(Page-level text extractions)
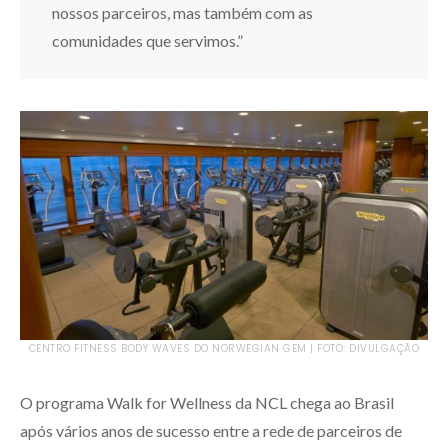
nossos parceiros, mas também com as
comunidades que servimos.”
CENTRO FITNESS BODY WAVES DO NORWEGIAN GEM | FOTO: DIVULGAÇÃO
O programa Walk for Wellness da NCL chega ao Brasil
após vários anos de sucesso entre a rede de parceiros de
--
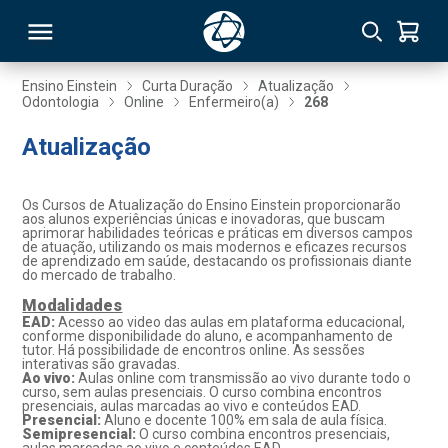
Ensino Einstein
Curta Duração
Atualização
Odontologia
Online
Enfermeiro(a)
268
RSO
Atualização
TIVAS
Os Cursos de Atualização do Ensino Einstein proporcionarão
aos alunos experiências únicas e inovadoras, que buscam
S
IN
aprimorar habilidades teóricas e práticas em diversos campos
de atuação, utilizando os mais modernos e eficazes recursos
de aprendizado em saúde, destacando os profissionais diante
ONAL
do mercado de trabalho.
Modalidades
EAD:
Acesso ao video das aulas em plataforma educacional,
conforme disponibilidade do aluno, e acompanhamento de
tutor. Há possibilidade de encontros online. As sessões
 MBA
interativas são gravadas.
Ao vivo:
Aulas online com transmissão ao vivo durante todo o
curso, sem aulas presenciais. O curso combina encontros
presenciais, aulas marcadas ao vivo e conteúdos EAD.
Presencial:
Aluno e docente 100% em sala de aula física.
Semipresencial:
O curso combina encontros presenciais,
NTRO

> _Exercise instructions_
State how many lines above contain the word "presenciais", and nothing more.

> _Answer box_
3